For long-horizon retirement investors, Galaxy Digital (GLXY) is the stronger choice — it scores higher on the combination of lower volatility, dividend reliability, and long-term compounding.
ZOOZ Strategy Ltd. (ZOOZ) carries a higher beta of 2. 09 — meaning larger drawdowns in market downturns, which matters significantly when you cannot wait years for a recovery. Both have compounded well over 10 years (GLXY: +47. 5%, ZOOZ: -93. 2%), confirming both are viable long-term holds — but the lower-volatility option typically results in less emotional selling during corrections. Retirement portfolios generally favour predictability over maximum returns. Consult a financial advisor before making allocation decisions.

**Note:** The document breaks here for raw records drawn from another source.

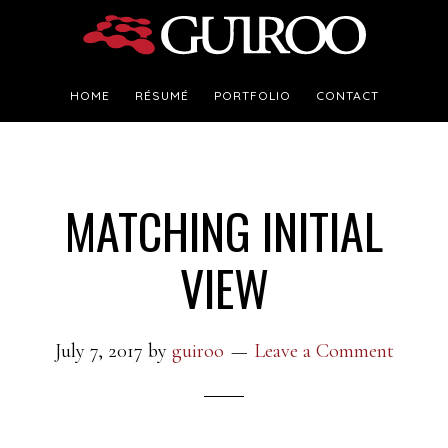
Skip
Skip
to
to
main
footer
HOME
RÉSUMÉ
PORTFOLIO
CONTACT
content
MATCHING INITIAL
VIEW
July 7, 2017
by
guiroo
Leave a Comment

08What are the main differences between ZOOZ and GLXY?
These companies operate in different sectors (ZOOZ (Industrials) and GLXY (Financial Services)), which means they face different economic cycles, regulatory environments, and macro sensitivities — making direct comparison nuanced.
In terms of investment character: ZOOZ is a small-cap quality compounder stock; GLXY is a mid-cap high-growth stock. These fundamental differences mean investors should not choose between them on a single metric — the "better stock" depends entirely on which of these characteristics aligns with your investment strategy.